Uitspraak
College van Beroep voor het bedrijfsleven
No. AWB 02/1277 22 januari 2003
29010 Wet op de kansspelen
Aanwezigheidsvergunning
Uitspraak in de zaak van:
A, h.o.d.n. "B", te C, appellant,
gemachtigde: mr. J.L. Vissers, advocaat te Amsterdam,
tegen
de burgemeester van Amsterdam, verweerder,
gemachtigden: mr R. Woesthoff en H. Jansen, beiden werkzaam bij het Stadsdeel Oost/Watergraafsmeer.
1. De procedure
Op 24 juni 2002 heeft het College van appellant een beroepschrift ontvangen, waarbij beroep wordt ingesteld tegen een besluit van verweerder van 7 mei 2002, verzonden op 16 mei 2002.
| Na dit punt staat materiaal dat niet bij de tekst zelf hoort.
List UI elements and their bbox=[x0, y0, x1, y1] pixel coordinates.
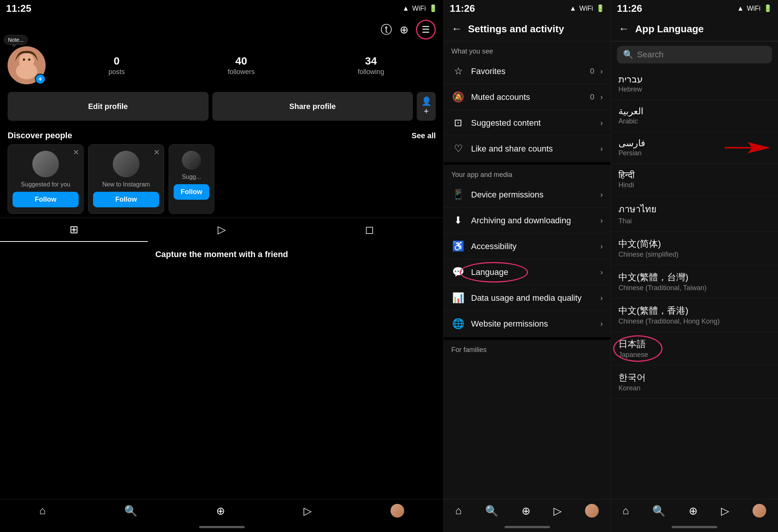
svg-point-4 bbox=[28, 58, 30, 61]
status-icons-1: ▲ WiFi 🔋 bbox=[402, 4, 437, 13]
reels-icon-2[interactable]: ▷ bbox=[553, 505, 562, 517]
card-close-button-0[interactable]: ✕ bbox=[73, 148, 79, 157]
lang-native-zh-simplified: 中文(简体) bbox=[618, 238, 770, 250]
lang-english-zh-simplified: Chinese (simplified) bbox=[618, 251, 770, 259]
lang-title: App Language bbox=[635, 23, 704, 35]
status-icons-2: ▲ WiFi 🔋 bbox=[569, 4, 604, 13]
menu-icon[interactable]: ☰ bbox=[416, 20, 436, 39]
share-profile-button[interactable]: Share profile bbox=[212, 92, 413, 121]
profile-avatar-3[interactable] bbox=[753, 504, 766, 518]
data-chevron: › bbox=[600, 294, 603, 302]
settings-item-archiving[interactable]: ⬇ Archiving and downloading › bbox=[444, 208, 610, 234]
settings-back-button[interactable]: ← bbox=[451, 23, 462, 35]
create-icon-3[interactable]: ⊕ bbox=[689, 505, 697, 517]
search-icon-2[interactable]: 🔍 bbox=[485, 505, 498, 517]
lang-search-bar[interactable]: 🔍 bbox=[617, 46, 772, 63]
status-bar-3: 11:26 ▲ WiFi 🔋 bbox=[611, 0, 778, 17]
lang-native-zh-hk: 中文(繁體，香港) bbox=[618, 305, 770, 317]
settings-item-data[interactable]: 📊 Data usage and media quality › bbox=[444, 285, 610, 311]
profile-avatar-2[interactable] bbox=[585, 504, 599, 518]
add-content-icon[interactable]: ⊕ bbox=[400, 24, 408, 36]
home-icon-2[interactable]: ⌂ bbox=[455, 505, 462, 517]
lang-english-hebrew: Hebrew bbox=[618, 85, 770, 93]
accessibility-icon: ♿ bbox=[451, 240, 465, 252]
lang-item-arabic[interactable]: العربية Arabic bbox=[611, 100, 778, 132]
archiving-icon: ⬇ bbox=[451, 215, 465, 226]
settings-divider-2 bbox=[444, 337, 610, 340]
settings-item-suggested[interactable]: ⊡ Suggested content › bbox=[444, 110, 610, 136]
lang-item-zh-hk[interactable]: 中文(繁體，香港) Chinese (Traditional, Hong Kon… bbox=[611, 298, 778, 332]
avatar-add-button[interactable]: + bbox=[35, 74, 46, 84]
settings-item-accessibility[interactable]: ♿ Accessibility › bbox=[444, 234, 610, 259]
lang-item-thai[interactable]: ภาษาไทย Thai bbox=[611, 196, 778, 232]
home-tab[interactable]: ⌂ bbox=[39, 505, 46, 517]
accessibility-text: Accessibility bbox=[471, 242, 594, 251]
signal-icon-3: ▲ bbox=[737, 5, 744, 13]
battery-icon-3: 🔋 bbox=[764, 4, 772, 13]
profile-tab-grid[interactable]: ⊞ bbox=[0, 218, 148, 242]
status-time-3: 11:26 bbox=[617, 3, 642, 14]
reels-icon-3[interactable]: ▷ bbox=[721, 505, 729, 517]
favorites-icon: ☆ bbox=[451, 65, 465, 77]
threads-icon[interactable]: ⓣ bbox=[381, 22, 392, 38]
svg-marker-5 bbox=[725, 142, 770, 153]
reels-tab[interactable]: ▷ bbox=[304, 505, 312, 517]
wifi-icon-3: WiFi bbox=[747, 5, 761, 13]
create-tab[interactable]: ⊕ bbox=[216, 505, 225, 517]
home-icon-3[interactable]: ⌂ bbox=[623, 505, 629, 517]
card-follow-button-0[interactable]: Follow bbox=[13, 192, 79, 207]
profile-tab-reels[interactable]: ▷ bbox=[148, 218, 296, 242]
lang-search-icon: 🔍 bbox=[623, 50, 633, 60]
profile-topnav: ⓣ ⊕ ☰ bbox=[0, 17, 443, 43]
profile-tab-icon[interactable] bbox=[391, 504, 404, 518]
lang-item-persian[interactable]: فارسی Persian bbox=[611, 132, 778, 164]
settings-item-favorites[interactable]: ☆ Favorites 0 › bbox=[444, 58, 610, 84]
signal-icon-2: ▲ bbox=[569, 5, 576, 13]
lang-search-input[interactable] bbox=[637, 50, 766, 60]
search-icon-3[interactable]: 🔍 bbox=[652, 505, 666, 517]
lang-item-hindi[interactable]: हिन्दी Hindi bbox=[611, 164, 778, 196]
red-arrow-icon bbox=[725, 140, 770, 155]
profile-tab-tagged[interactable]: ◻ bbox=[296, 218, 443, 242]
lang-item-zh-simplified[interactable]: 中文(简体) Chinese (simplified) bbox=[611, 232, 778, 265]
following-stat[interactable]: 34 following bbox=[357, 55, 384, 76]
settings-item-muted[interactable]: 🔕 Muted accounts 0 › bbox=[444, 84, 610, 110]
search-tab[interactable]: 🔍 bbox=[124, 505, 138, 517]
what-you-see-label: What you see bbox=[444, 41, 610, 58]
card-avatar-1 bbox=[113, 151, 139, 177]
avatar-wrap[interactable]: Note... + bbox=[8, 46, 46, 84]
favorites-badge: 0 bbox=[590, 67, 594, 76]
grid-icon: ⊞ bbox=[70, 223, 78, 236]
lang-item-hebrew[interactable]: עברית Hebrew bbox=[611, 68, 778, 100]
lang-back-button[interactable]: ← bbox=[618, 23, 629, 35]
settings-item-website[interactable]: 🌐 Website permissions › bbox=[444, 311, 610, 337]
lang-item-zh-taiwan[interactable]: 中文(繁體，台灣) Chinese (Traditional, Taiwan) bbox=[611, 265, 778, 298]
card-follow-button-2[interactable]: Follow bbox=[174, 184, 209, 200]
add-friend-button[interactable]: 👤+ bbox=[417, 92, 436, 121]
lang-item-japanese[interactable]: 日本語 Japanese bbox=[611, 332, 778, 365]
lang-item-korean[interactable]: 한국어 Korean bbox=[611, 365, 778, 399]
settings-item-likes[interactable]: ♡ Like and share counts › bbox=[444, 136, 610, 162]
create-icon-2[interactable]: ⊕ bbox=[522, 505, 530, 517]
lang-english-hindi: Hindi bbox=[618, 181, 770, 189]
followers-stat[interactable]: 40 followers bbox=[228, 55, 255, 76]
muted-text: Muted accounts bbox=[471, 92, 584, 102]
language-chevron: › bbox=[600, 268, 603, 276]
language-panel: 11:26 ▲ WiFi 🔋 ← App Language 🔍 עברית He… bbox=[611, 0, 778, 532]
lang-native-korean: 한국어 bbox=[618, 371, 770, 384]
posts-stat[interactable]: 0 posts bbox=[108, 55, 125, 76]
card-close-button-1[interactable]: ✕ bbox=[153, 148, 160, 157]
card-follow-button-1[interactable]: Follow bbox=[93, 192, 159, 207]
settings-item-language[interactable]: 💬 Language › bbox=[444, 259, 610, 285]
see-all-link[interactable]: See all bbox=[412, 131, 436, 140]
card-label-2: Sugg... bbox=[182, 174, 201, 180]
archiving-text: Archiving and downloading bbox=[471, 216, 594, 226]
settings-item-device[interactable]: 📱 Device permissions › bbox=[444, 182, 610, 208]
nav-indicator-1 bbox=[0, 522, 443, 532]
edit-profile-button[interactable]: Edit profile bbox=[8, 92, 209, 121]
likes-text: Like and share counts bbox=[471, 144, 594, 154]
website-text: Website permissions bbox=[471, 319, 594, 329]
profile-tabs: ⊞ ▷ ◻ bbox=[0, 218, 443, 242]
archiving-chevron: › bbox=[600, 216, 603, 225]
battery-icon-1: 🔋 bbox=[429, 4, 437, 13]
Bij dit besluit heeft verweerder het bezwaar van appellant tegen de weigering hem een vergunning op grond van artikel 30b van de Wet op de kansspelen te verlenen, ongegrond verklaard.
Op 28 augustus 2002 heeft verweerder een verweerschrift ingediend.
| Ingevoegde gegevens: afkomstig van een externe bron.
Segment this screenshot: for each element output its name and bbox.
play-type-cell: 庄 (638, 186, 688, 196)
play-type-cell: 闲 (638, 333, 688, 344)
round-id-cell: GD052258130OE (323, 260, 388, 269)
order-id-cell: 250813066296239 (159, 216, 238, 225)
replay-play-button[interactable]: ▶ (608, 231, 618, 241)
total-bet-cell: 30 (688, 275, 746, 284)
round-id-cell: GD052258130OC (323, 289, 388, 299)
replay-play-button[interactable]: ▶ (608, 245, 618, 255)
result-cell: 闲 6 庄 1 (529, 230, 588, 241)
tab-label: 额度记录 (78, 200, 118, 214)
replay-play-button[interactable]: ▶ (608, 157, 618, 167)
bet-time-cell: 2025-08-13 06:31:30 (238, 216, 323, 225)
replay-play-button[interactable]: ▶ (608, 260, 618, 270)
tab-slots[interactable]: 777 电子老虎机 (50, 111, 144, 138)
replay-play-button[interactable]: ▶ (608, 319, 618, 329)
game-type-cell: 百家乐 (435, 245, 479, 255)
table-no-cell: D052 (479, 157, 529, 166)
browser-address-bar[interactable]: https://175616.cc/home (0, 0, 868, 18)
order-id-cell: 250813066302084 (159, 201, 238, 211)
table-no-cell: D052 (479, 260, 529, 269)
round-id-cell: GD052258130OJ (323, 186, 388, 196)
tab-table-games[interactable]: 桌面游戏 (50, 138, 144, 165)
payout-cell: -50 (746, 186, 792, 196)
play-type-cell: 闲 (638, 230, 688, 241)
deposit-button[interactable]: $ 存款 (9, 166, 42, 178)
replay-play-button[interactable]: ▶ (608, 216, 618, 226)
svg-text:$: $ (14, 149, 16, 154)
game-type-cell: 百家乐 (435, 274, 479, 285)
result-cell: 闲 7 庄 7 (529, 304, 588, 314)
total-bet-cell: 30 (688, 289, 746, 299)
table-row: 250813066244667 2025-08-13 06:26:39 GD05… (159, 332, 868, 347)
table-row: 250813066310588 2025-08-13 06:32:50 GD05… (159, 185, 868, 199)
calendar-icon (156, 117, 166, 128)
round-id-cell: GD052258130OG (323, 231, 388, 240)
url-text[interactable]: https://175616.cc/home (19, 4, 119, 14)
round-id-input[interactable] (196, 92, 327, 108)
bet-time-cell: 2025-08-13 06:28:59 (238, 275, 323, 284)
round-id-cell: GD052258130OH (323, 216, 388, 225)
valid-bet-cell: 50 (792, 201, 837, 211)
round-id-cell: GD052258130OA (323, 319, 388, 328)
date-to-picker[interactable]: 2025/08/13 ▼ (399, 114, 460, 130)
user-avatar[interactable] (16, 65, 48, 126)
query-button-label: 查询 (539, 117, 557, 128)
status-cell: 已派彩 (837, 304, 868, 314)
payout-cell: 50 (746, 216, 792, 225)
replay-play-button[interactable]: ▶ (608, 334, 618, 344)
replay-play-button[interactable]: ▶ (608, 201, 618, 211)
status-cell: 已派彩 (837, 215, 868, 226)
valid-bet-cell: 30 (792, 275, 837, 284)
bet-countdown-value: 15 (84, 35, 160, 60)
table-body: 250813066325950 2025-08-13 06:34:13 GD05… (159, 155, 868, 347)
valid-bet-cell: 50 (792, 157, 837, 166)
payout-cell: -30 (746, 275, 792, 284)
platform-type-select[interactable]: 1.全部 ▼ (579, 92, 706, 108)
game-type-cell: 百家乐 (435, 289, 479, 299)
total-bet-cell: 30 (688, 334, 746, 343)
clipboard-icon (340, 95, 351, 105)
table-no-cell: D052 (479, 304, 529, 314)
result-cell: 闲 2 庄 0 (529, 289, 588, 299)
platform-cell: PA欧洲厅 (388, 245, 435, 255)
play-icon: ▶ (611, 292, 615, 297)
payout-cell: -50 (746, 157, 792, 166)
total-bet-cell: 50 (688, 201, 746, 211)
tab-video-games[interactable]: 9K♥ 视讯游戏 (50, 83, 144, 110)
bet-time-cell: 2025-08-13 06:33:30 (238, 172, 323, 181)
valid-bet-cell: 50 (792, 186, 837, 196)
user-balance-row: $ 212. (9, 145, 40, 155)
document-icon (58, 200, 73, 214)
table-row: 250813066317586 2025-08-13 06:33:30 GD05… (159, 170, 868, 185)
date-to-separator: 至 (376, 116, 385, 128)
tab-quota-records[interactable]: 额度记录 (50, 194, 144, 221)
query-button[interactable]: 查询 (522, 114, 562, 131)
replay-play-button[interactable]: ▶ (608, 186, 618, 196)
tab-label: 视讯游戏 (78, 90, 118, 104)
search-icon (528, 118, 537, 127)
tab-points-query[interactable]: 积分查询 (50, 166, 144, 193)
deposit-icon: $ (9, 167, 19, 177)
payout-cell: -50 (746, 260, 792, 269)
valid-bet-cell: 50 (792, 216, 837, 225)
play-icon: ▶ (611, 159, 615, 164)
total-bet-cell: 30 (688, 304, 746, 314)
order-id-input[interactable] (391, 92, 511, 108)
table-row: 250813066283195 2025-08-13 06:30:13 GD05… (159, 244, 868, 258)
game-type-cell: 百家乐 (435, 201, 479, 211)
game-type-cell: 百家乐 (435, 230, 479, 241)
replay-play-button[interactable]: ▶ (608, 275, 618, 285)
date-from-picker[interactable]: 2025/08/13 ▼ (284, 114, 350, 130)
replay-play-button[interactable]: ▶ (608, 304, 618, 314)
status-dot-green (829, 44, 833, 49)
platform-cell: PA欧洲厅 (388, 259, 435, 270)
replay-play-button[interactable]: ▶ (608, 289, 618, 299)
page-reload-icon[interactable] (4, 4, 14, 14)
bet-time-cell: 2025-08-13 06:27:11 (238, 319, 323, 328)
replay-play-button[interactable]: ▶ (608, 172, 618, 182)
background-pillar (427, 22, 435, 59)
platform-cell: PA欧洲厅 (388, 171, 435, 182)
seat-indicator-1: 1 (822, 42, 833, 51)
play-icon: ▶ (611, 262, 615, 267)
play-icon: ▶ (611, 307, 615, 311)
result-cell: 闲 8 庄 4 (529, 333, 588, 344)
Het geschil is behandeld ter zitting van het College van 11 december 2002. Partijen hebben hierbij, vertegenwoordigd door hun gemachtigden, hun standpunten nader toegelicht. Appellant woonde de zitting ook persoonlijk bij.
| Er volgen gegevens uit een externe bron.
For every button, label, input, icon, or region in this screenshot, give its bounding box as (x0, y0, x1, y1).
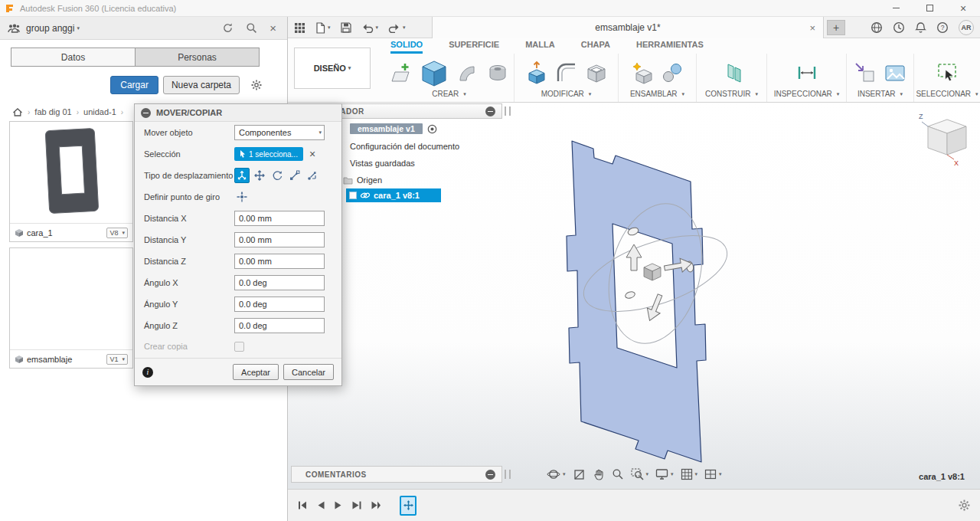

2. De grondslag van het geschil
2.1 De Wet op de kansspelen (hierna: de Wet) luidt voorzover hier van belang:
"Artikel 30
In deze wet en de daarop berustende bepalingen wordt verstaan onder:
(…)
d. hoogdrempelige inrichting: een inrichting als bedoeld in artikel 1, eerste lid, van de Drank- en Horecawet, waarin rechtmatig het horecabedrijf als bedoeld in dat artikellid wordt uitgeoefend:
1°. waar het café en het restaurantbezoek op zichzelf staat en waar geen andere activiteiten plaatsvinden, waaraan een zelfstandige betekenis kan worden toegekend en
2°. waarvan de activiteiten in belangrijke mate gericht zijn op personen van 18 jaar en ouder.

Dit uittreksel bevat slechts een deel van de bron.